I’m haunted by questions about why I’ve started this blog up again. Wondering if I’ll just pick up where I left off three years ago, or if I should use this opportunity to dramatically change the tone of the thing.

Fucked if I know. I suppose that these questions will get worked out by the doing. After all, that’s how most stuff gets worked out . . . by applying yourself to the problem.

Path (click on images to enlarge)

One thing I do know is that we are all pretty much stuck, struck, confined and bound by certain in-born proclivities. Sure, we change, sometimes for the better, sometimes for the worse. Evolution/devolution makes sense to me, so does the idea that every so often things (including us) go through radical, seismic changes.

And so it goes . . .

Mississippi River



Last week I postulated that, for me, photography is about process, growing, learning. I understand that there are other reasons folks take pictures, one of the main ones being to record an event. (Though these days the good-old record-an-event approach is more often than not tied in with the let’s-post-this-to-show-friends-my-charmed-life thing. And we all know that when photos are meant to be used as public relations it tends to shift the motivation for their creation.)

If you set out to record aspects of your life that you think are interesting, and if you want to share those images, I got no beef with that. We all do it. But if you want to call yourself a photographer, if you want to hone and learn from your practice, the only person you should be trying to impress is yourself. And you shouldn’t be too easily impressed, either.


I’m trying to photograph the future. That’s my current project. It’s out there, the future is.

Here are a couple of quotes from author William Gibson, whose book The Peripheral has inspired and informed this project:

“The future is already here, it’s just not evenly distributed.”

When people write imaginary futures, they’re never about the future. They can only be about the moment in which they were written, and the known history before that. We don’t have anything else.”

I’m not going to go into any real detail about THE FUTURE right now. Over time I’ll dribble (or is that: drool?) out more bits and pieces of this puzzle as they occur to me. But I do want to say that I have noticed that this is the first project I’ve done which embraces all three forms of shooting which I seem to be interested in. Namely: portrait, landscape and street. How all these will mesh together remains, like the future, to be seen.

I welcome your comments. No vitriol please, but contrary opinions and insights are welcome.

Author: Tony Fouhse

Tony is an Ottawa-based photographer.

4 thoughts on “HAUNTED”

  1. I’m interested and encouraged to hear you acknowledge the fluid nature of such a new project, trusting that it will become more defined and singular, in part by doing it. I imagine it must involve being open to the unpredictable, accepting the occasional blind alley, and the discipline to refine and distill the work in the end.

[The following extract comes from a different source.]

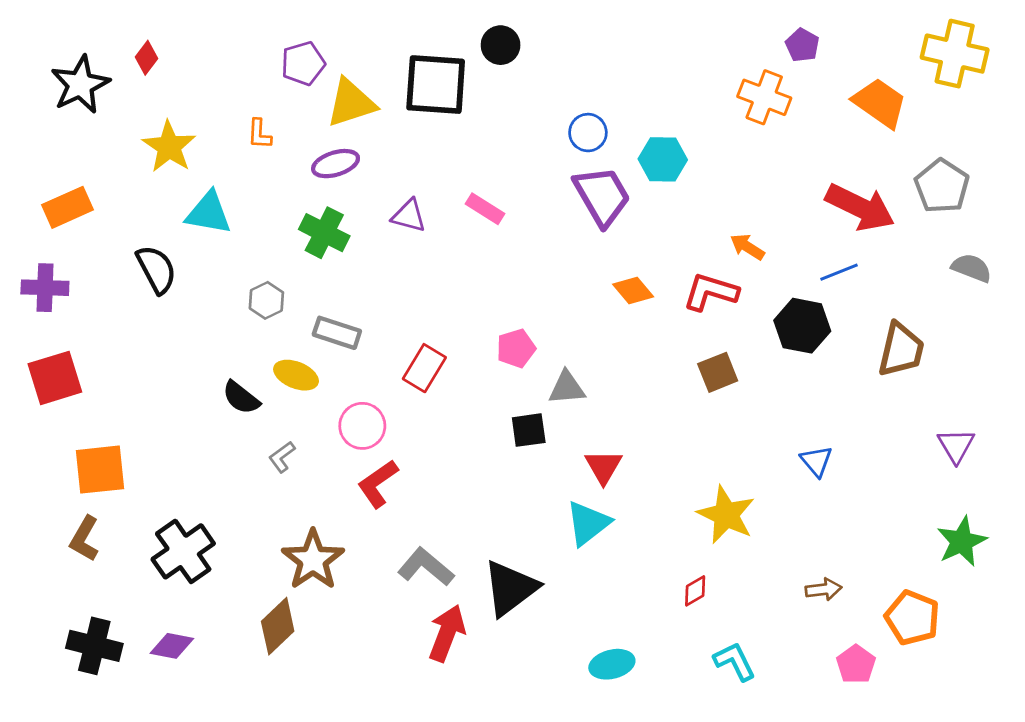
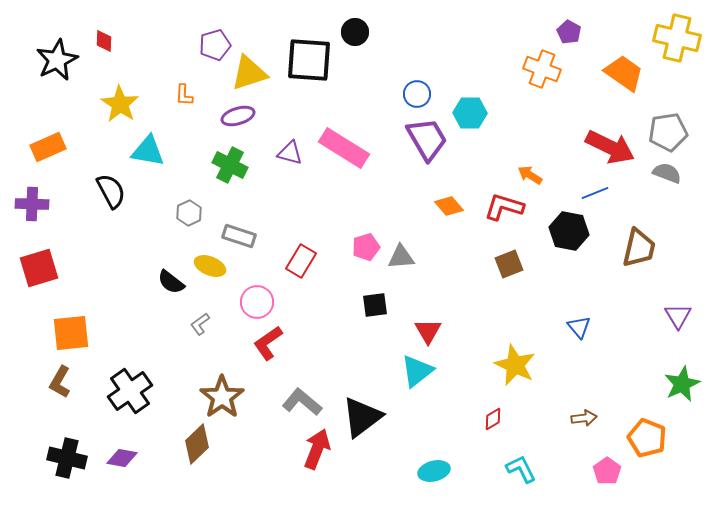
red diamond: (147, 58) -> (104, 41), turned -35
gray pentagon: (942, 186) -> (668, 132), turned 30
pink rectangle: (485, 209) -> (344, 148), size x1.8
gray semicircle: (972, 268) -> (667, 173), moved
gray triangle: (567, 388) -> (401, 257), moved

    I’ve yet to embark on a subject in this way, and interested to follow your progress.
    Thanks Tony.

  2. Thanks for the thoughts Glenn.
    To answer your question from my perspective (and from my ambition for the project): How we imagine the future is based upon more than sci-fi movies. It is, I believe, based upon the news we consume, the death of a loved one, fears we have, any history we might remember, books we’re read, the people we know, our politics and the list goes on and on.
    Everything we imagine and project is the result of many, many things. The aim of the project is to tap into those things in myself and hope that there is some kind of universality at work in the work.

  3. Photographing the future: two initial thoughts come to mind. First, seeing images of would be reference to some sci-fi movie I’ve seen before. And, a photograph capturing something about to happen (obvious or hinted). The first thought being literal and the second more engaging. What other ways can you capture the future???

  4. I’m excited to see The Future through your eyes. I love that quote by William Gibson, one of my fave authors.